Der Zeitraum der Grenzschließung aufgrund des Coronavirus hat uns schmerzlich das Außergewöhnliche und die bescheidene Vorzüglichkeit dieses Ortes vergegenwärtigt. Das ist ein neuer symbolischer Abschnitt in der Teschener Landschaft, kein Freizeit-Open-Air-Museum wie auf der anderen Seite der Brücke der Freundschaft, sondern ein Ort, an dem diese Geschichte durch neue, wesentliche Fakten ergänzt wurde. Das ist ein bisschen wie mit der Danziger Werft. Dies kann das neue Aushängeschild der Stadt an der Olsa werden, das ihren Geist am allerbesten wiedergeben wird. Es könnte sogar ein neues Element für die PR der Stadt werden, und ihre neue Touristenattraktion könnte die Stelle sein, wo Repliken der polnisch-tschechischen Banner einen festen Platz haben werden. Ich finde sogar, dass der Teil der Jan-Łysek-Allee (bei allem Respekt für den schlesischen Legionär Jan Łysek) umbenannt werden sollte in Allee-der-Polnisch-Tschechischen-Freundschaft, was gut passen würde zum Ufer des Friedens, das sich auf der anderen Seite der Olsa befindet.

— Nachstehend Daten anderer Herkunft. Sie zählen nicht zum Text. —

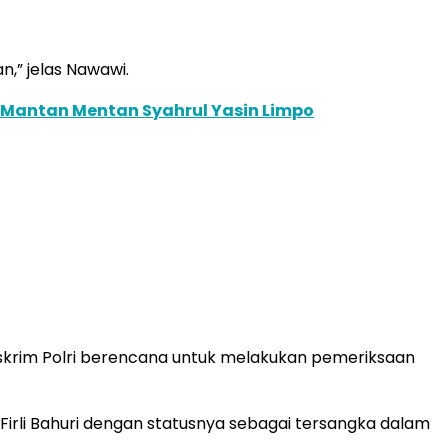
” jelas Nawawi.
an Mantan Mentan Syahrul Yasin Limpo
reskrim Polri berencana untuk melakukan pemeriksaan
irli Bahuri dengan statusnya sebagai tersangka dalam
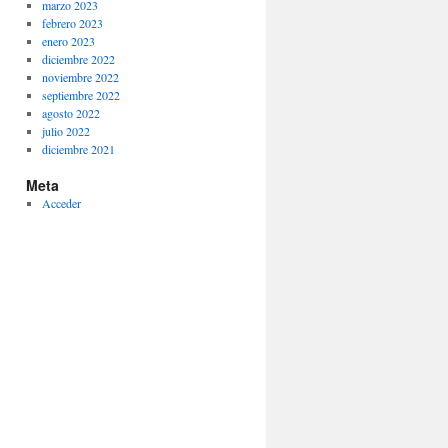
marzo 2023
febrero 2023
enero 2023
diciembre 2022
noviembre 2022
septiembre 2022
agosto 2022
julio 2022
diciembre 2021
Meta
Acceder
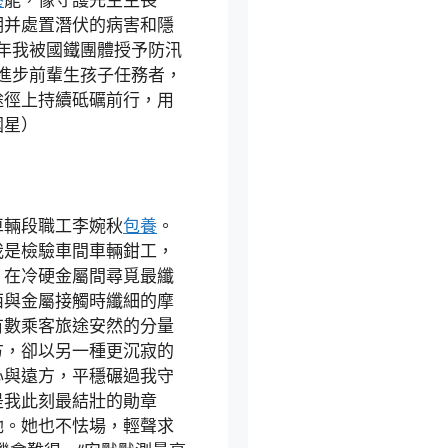
養
能，像守護先生生長一
明并處置潛伏的病害和隱
0年我被國鐵團體授予防汛
司進步前輩生孩子任務者，
途徑上持續砥礪前行，用
國星）
車輛段職工李婉秋
包養
。
我是檢驗車間車輛鉗工，
，在冷硬金屬間尋覓最纖
西與金屬接觸時纖細的摩
有數乘客旅途安然的分量
方，卻以另一種更沉寂的
心與遠方，平穩碾過我守
是我此刻最結壯的勛章
她。她也不怯場，輕聲求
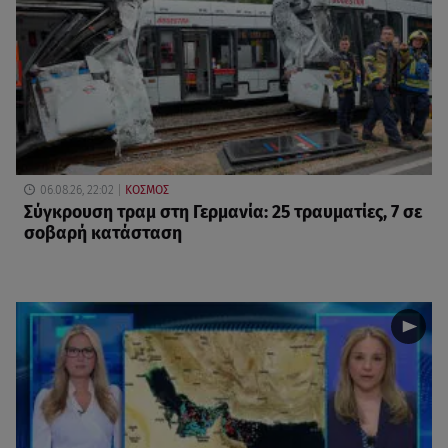
06.08.26, 22:02
ΚΟΣΜΟΣ
Σύγκρουση τραμ στη Γερμανία: 25 τραυματίες, 7 σε
σοβαρή κατάσταση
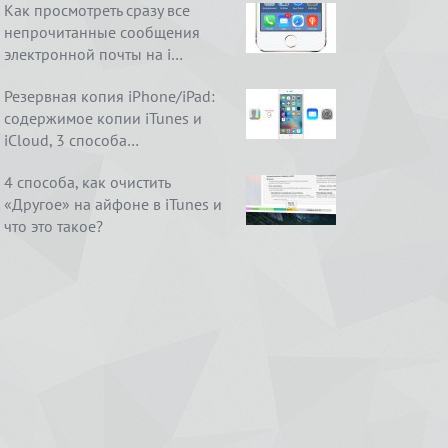
Как просмотреть сразу все
непрочитанные сообщения
электронной почты на i…
Резервная копия iPhone/iPad:
содержимое копии iTunes и
iCloud, 3 способа…
4 способа, как очистить
«Другое» на айфоне в iTunes и
что это такое?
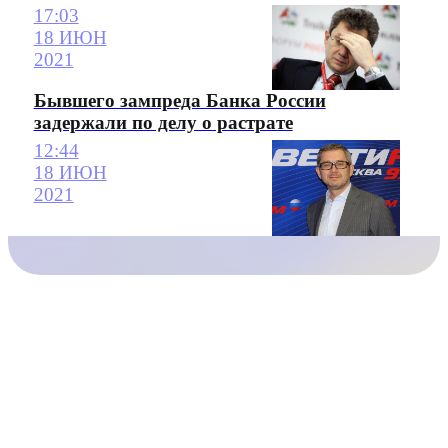
17:03
18 ИЮН
2021
Бывшего зампреда Банка России
задержали по делу о растрате
12:44
18 ИЮН
2021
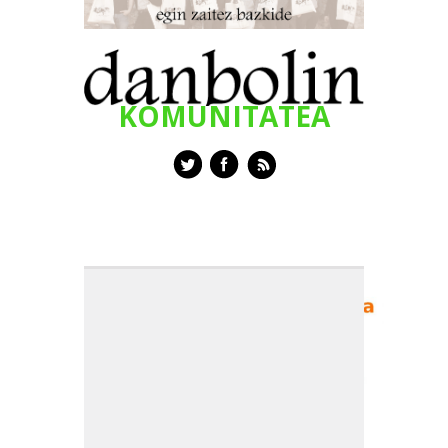
KOMUNITATEA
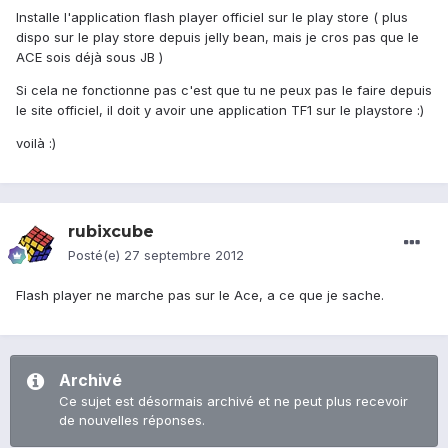
Installe l'application flash player officiel sur le play store ( plus
dispo sur le play store depuis jelly bean, mais je cros pas que le
ACE sois déjà sous JB )
Si cela ne fonctionne pas c'est que tu ne peux pas le faire depuis
le site officiel, il doit y avoir une application TF1 sur le playstore :)
voilà :)
rubixcube
Posté(e)
27 septembre 2012
Flash player ne marche pas sur le Ace, a ce que je sache.
Archivé
Ce sujet est désormais archivé et ne peut plus recevoir
de nouvelles réponses.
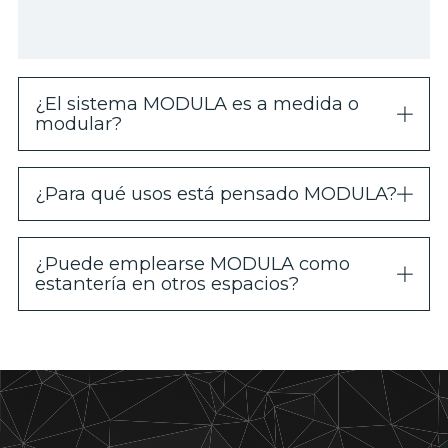
¿El sistema MODULA es a medida o
modular?
¿Para qué usos está pensado MODULA?
¿Puede emplearse MODULA como
estantería en otros espacios?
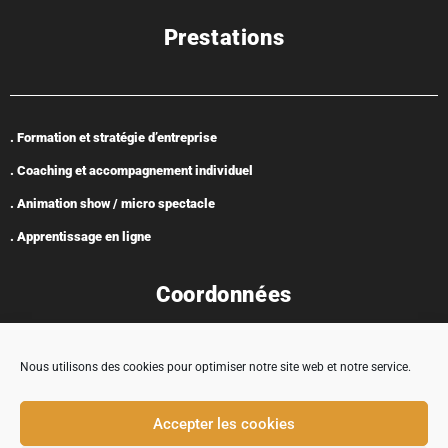
Prestations
. Formation et stratégie d’entreprise
. Coaching et accompagnement individuel
. Animation show / micro spectacle
. Apprentissage en ligne
Coordonnées
Nous utilisons des cookies pour optimiser notre site web et notre service.
Adresse : 5 rue Encabane, 32430 Cologne
Accepter les cookies
contact@tremplincarriere.com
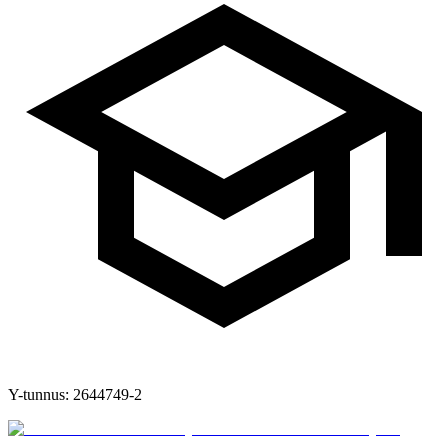
Y-tunnus:
2644749-2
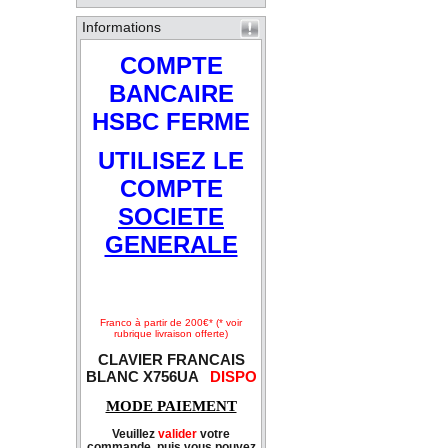
Informations
COMPTE
BANCAIRE
HSBC FERME
UTILISEZ LE
COMPTE
SOCIETE
GENERALE
Franco à partir de 200€* (* voir
rubrique livraison offerte)
CLAVIER FRANCAIS
BLANC X756UA
DISPO
MODE PAIEMENT
Veuillez
valider
votre
commande, puis vous pouvez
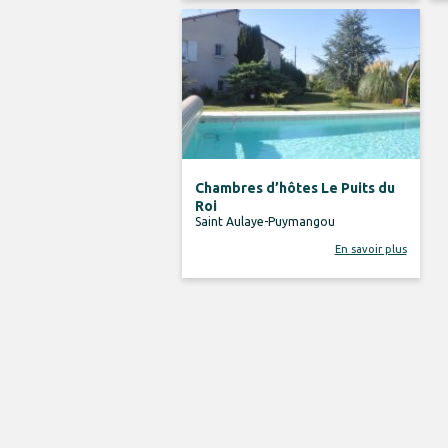
Chambres d’hôtes Le Puits du
Roi
Saint Aulaye-Puymangou
En savoir plus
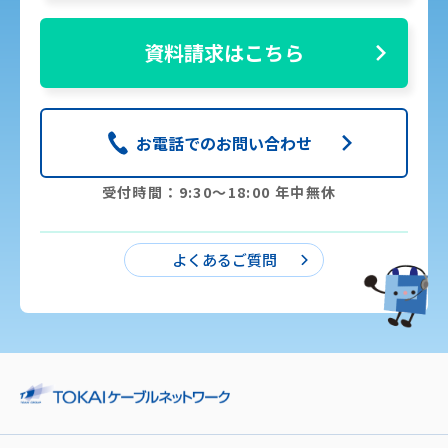
資料請求はこちら
お電話でのお問い合わせ
受付時間：9:30〜18:00 年中無休
よくあるご質問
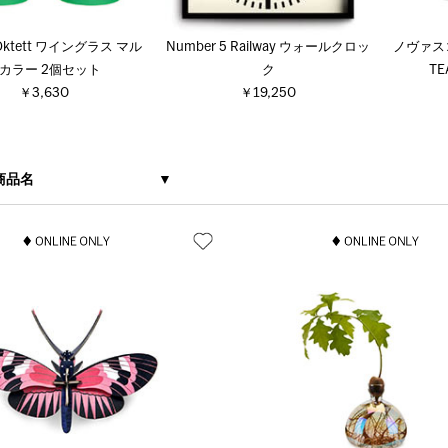
Oktett ワイングラス マル
Number 5 Railway ウォールクロッ
ノヴァス
カラー 2個セット
ク
T
￥3,630
￥19,250
商品名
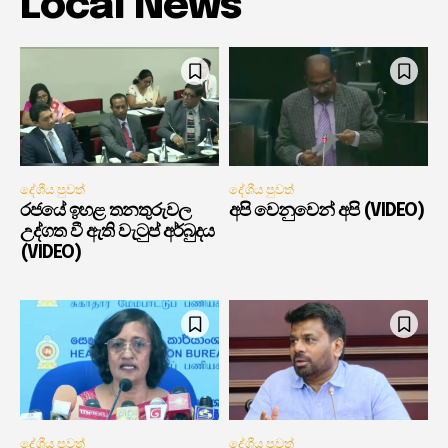
Local News
දේශීය පුවත්
දේශීය පුවත්
රජයේ ඉහළ තනතුරුවල
අපි වෙනුවෙන් අපි (VIDEO)
උද්ගත වී ඇති වැටුප් අර්බුදය
(VIDEO)
දේශීය පුවත්
දේශීය පුවත්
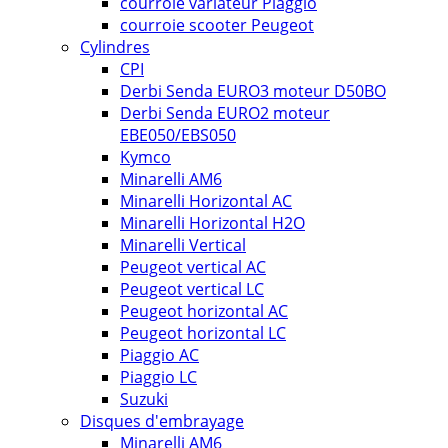
courroie variateur Piaggio
courroie scooter Peugeot
Cylindres
CPI
Derbi Senda EURO3 moteur D50BO
Derbi Senda EURO2 moteur
EBE050/EBS050
Kymco
Minarelli AM6
Minarelli Horizontal AC
Minarelli Horizontal H2O
Minarelli Vertical
Peugeot vertical AC
Peugeot vertical LC
Peugeot horizontal AC
Peugeot horizontal LC
Piaggio AC
Piaggio LC
Suzuki
Disques d'embrayage
Minarelli AM6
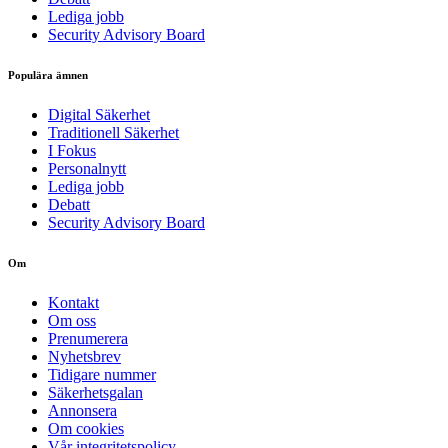
Lediga jobb
Security Advisory Board
Populära ämnen
Digital Säkerhet
Traditionell Säkerhet
I Fokus
Personalnytt
Lediga jobb
Debatt
Security Advisory Board
Om
Kontakt
Om oss
Prenumerera
Nyhetsbrev
Tidigare nummer
Säkerhetsgalan
Annonsera
Om cookies
Vår integritetspolicy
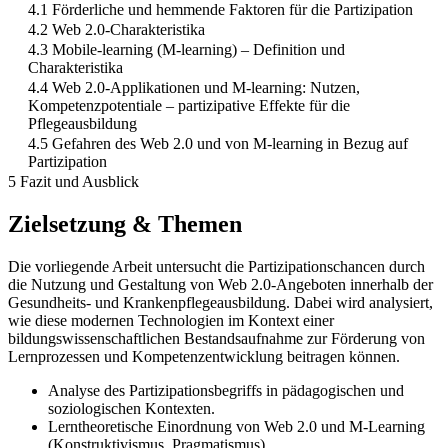
4.1 Förderliche und hemmende Faktoren für die Partizipation
4.2 Web 2.0-Charakteristika
4.3 Mobile-learning (M-learning) – Definition und
Charakteristika
4.4 Web 2.0-Applikationen und M-learning: Nutzen,
Kompetenzpotentiale – partizipative Effekte für die
Pflegeausbildung
4.5 Gefahren des Web 2.0 und von M-learning in Bezug auf
Partizipation
5 Fazit und Ausblick
Zielsetzung & Themen
Die vorliegende Arbeit untersucht die Partizipationschancen durch
die Nutzung und Gestaltung von Web 2.0-Angeboten innerhalb der
Gesundheits- und Krankenpflegeausbildung. Dabei wird analysiert,
wie diese modernen Technologien im Kontext einer
bildungswissenschaftlichen Bestandsaufnahme zur Förderung von
Lernprozessen und Kompetenzentwicklung beitragen können.
Analyse des Partizipationsbegriffs in pädagogischen und
soziologischen Kontexten.
Lerntheoretische Einordnung von Web 2.0 und M-Learning
(Konstruktivismus, Pragmatismus).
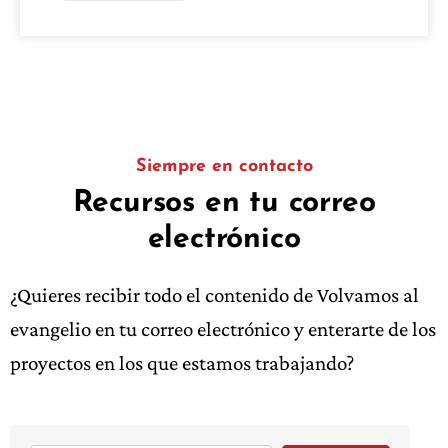
Siempre en contacto
Recursos en tu correo
electrónico
¿Quieres recibir todo el contenido de Volvamos al
evangelio en tu correo electrónico y enterarte de los
proyectos en los que estamos trabajando?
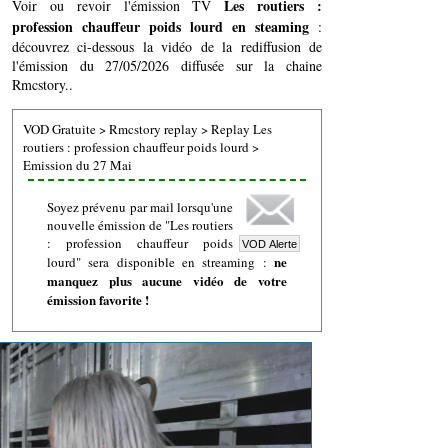
Les routiers :
Voir ou revoir l'émission TV
profession chauffeur poids lourd en steaming
:
découvrez ci-dessous la vidéo de la rediffusion de
l'émission du 27/05/2026 diffusée sur la chaine
Rmcstory..
VOD Gratuite
>
Rmcstory replay
>
Replay Les
routiers : profession chauffeur poids lourd
>
Emission du 27 Mai
Soyez prévenu par mail lorsqu'une
nouvelle émission de "Les routiers
: profession chauffeur poids
ne
lourd" sera disponible en streaming :
manquez plus aucune vidéo de votre
émission favorite !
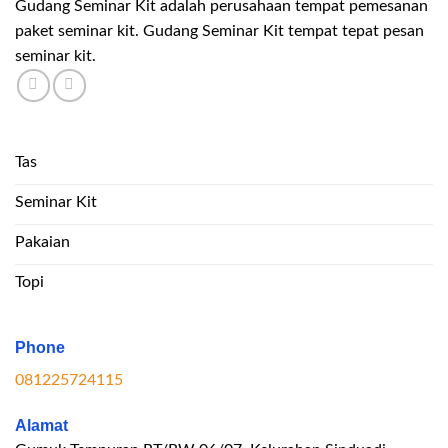
Gudang Seminar Kit adalah perusahaan tempat pemesanan
paket seminar kit. Gudang Seminar Kit tempat tepat pesan
seminar kit.
Tas
Seminar Kit
Pakaian
Topi
Phone
081225724115
Alamat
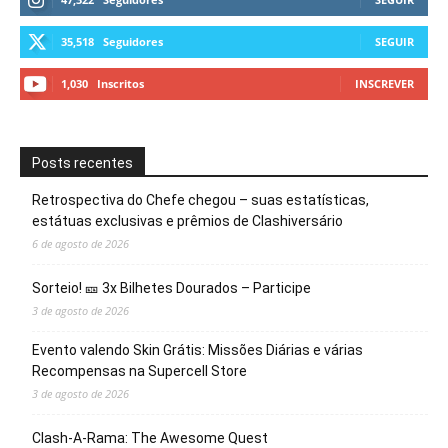
35,518
Seguidores
SEGUIR
1,030
Inscritos
INSCREVER
Posts recentes
Retrospectiva do Chefe chegou – suas estatísticas,
estátuas exclusivas e prêmios de Clashiversário
6 de agosto de 2026
Sorteio! 🎫 3x Bilhetes Dourados – Participe
3 de agosto de 2026
Evento valendo Skin Grátis: Missões Diárias e várias
Recompensas na Supercell Store
3 de agosto de 2026
Clash-A-Rama: The Awesome Quest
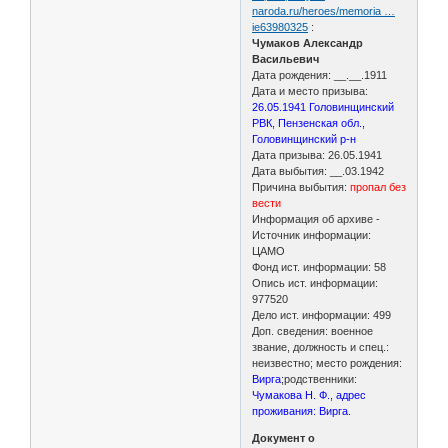
naroda.ru/heroes/memoria …
ie63980325
:
Чумаков Александр
Васильевич
Дата рождения: __.__.1911
Дата и место призыва:
26.05.1941 Головинщинский
РВК, Пензенская обл.,
Головинщинский р-н
Дата призыва: 26.05.1941
Дата выбытия: __.03.1942
Причина выбытия:
пропал без
вести
Информация об архиве -
Источник информации:
ЦАМО
Фонд ист. информации: 58
Опись ист. информации:
977520
Дело ист. информации: 499
Доп. сведения: военное
звание, должность и спец.:
неизвестно; место рождения:
Вирга
;родственники:
Чумакова Н. Ф., адрес
проживания: Вирга.
Документ о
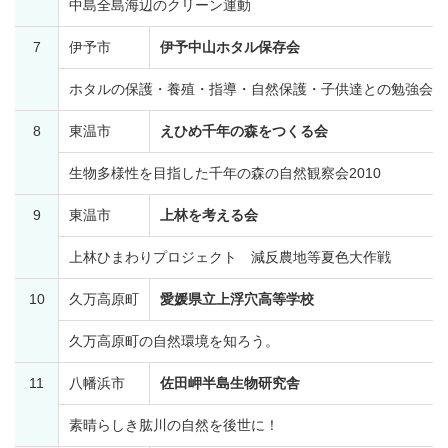
中島全島海辺のクリーン運動
7
伊予市
伊予中山ホタル保存会
ホタルの保護・養殖・指導・自然保護・子供達との勉強会等
8
東温市
えひめ千年の森をつくる会
生物多様性を目指した千年の森の自然観察会2010
9
東温市
上林を考える会
上林ひまわりプロジェクト 減反農地等夏色大作戦
10
久万高原町
愛媛県立上浮穴高等学校
久万高原町の自然環境を知ろう。
11
八幡浜市
佐田岬半島生物研究舎
素晴らしき肱川の自然を後世に！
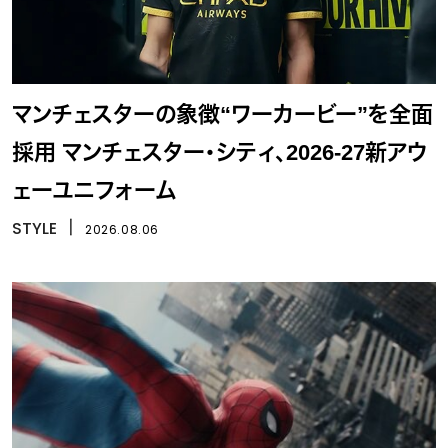
マンチェスターの象徴“ワーカービー”を全面
採用 マンチェスター・シティ、2026-27新アウ
ェーユニフォーム
STYLE
丨
2026.08.06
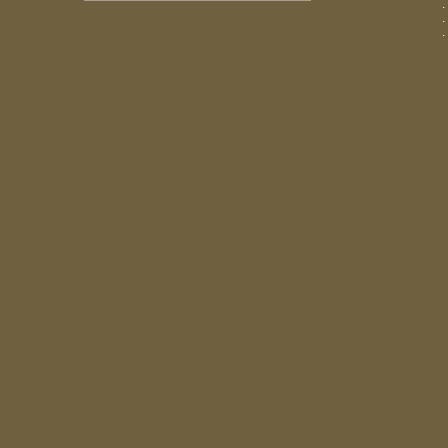
.
.
.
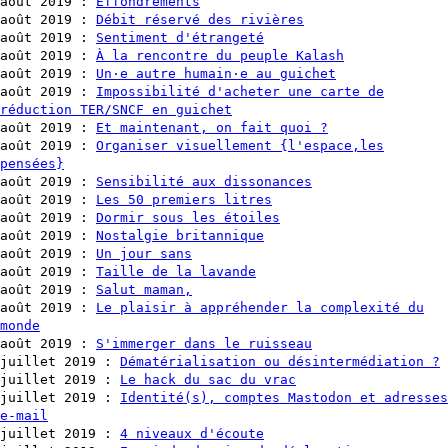
août 2019
:
Effondrements
août 2019
:
Débit réservé des rivières
août 2019
:
Sentiment d'étrangeté
août 2019
:
À la rencontre du peuple Kalash
août 2019
:
Un·e autre humain·e au guichet
août 2019
:
Impossibilité d'acheter une carte de
réduction TER/SNCF en guichet
août 2019
:
Et maintenant, on fait quoi ?
août 2019
:
Organiser visuellement {l'espace,les
pensées}
août 2019
:
Sensibilité aux dissonances
août 2019
:
Les 50 premiers litres
août 2019
:
Dormir sous les étoiles
août 2019
:
Nostalgie britannique
août 2019
:
Un jour sans
août 2019
:
Taille de la lavande
août 2019
:
Salut maman,
août 2019
:
Le plaisir à appréhender la complexité du
monde
août 2019
:
S'immerger dans le ruisseau
juillet 2019
:
Dématérialisation ou désintermédiation ?
juillet 2019
:
Le hack du sac du vrac
juillet 2019
:
Identité(s), comptes Mastodon et adresses
e-mail
juillet 2019
:
4 niveaux d'écoute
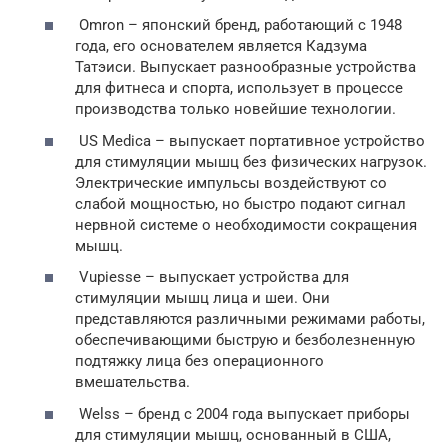
Omron – японский бренд, работающий с 1948
года, его основателем является Кадзума
Татэиси. Выпускает разнообразные устройства
для фитнеса и спорта, использует в процессе
производства только новейшие технологии.
US Medica – выпускает портативное устройство
для стимуляции мышц без физических нагрузок.
Электрические импульсы воздействуют со
слабой мощностью, но быстро подают сигнал
нервной системе о необходимости сокращения
мышц.
Vupiesse – выпускает устройства для
стимуляции мышц лица и шеи. Они
представляются различными режимами работы,
обеспечивающими быструю и безболезненную
подтяжку лица без операционного
вмешательства.
Welss – бренд с 2004 года выпускает приборы
для стимуляции мышц, основанный в США,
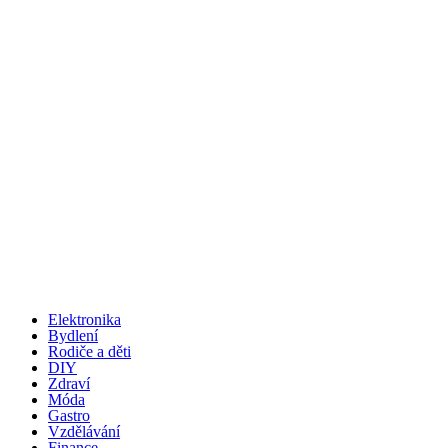
Elektronika
Bydlení
Rodiče a děti
DIY
Zdraví
Móda
Gastro
Vzdělávání
Finance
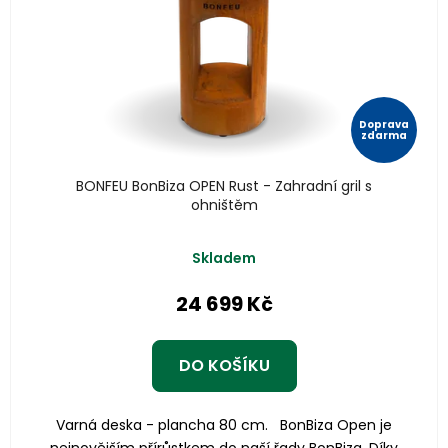
Doprava
zdarma
BONFEU BonBiza OPEN Rust - Zahradní gril s
ohništěm
Skladem
24 699 Kč
DO KOŠÍKU
Varná deska - plancha 80 cm. BonBiza Open je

Das wäre ein Symbol für unsere Verbundenheit mit den offenen Brücken in einer offenen Stadt mit freien und freundlichen Menschen, die offen und kreativ sind und zusammenarbeiten. Ohne Grenzen. Um eine neue Normalität aufzubauen brauchen wir eine neue Öffnung. Auch wir müssen uns für andere öffnen. Selbst wenn man noch eine Zeitlang physischen Abstand wird einhalten müssen.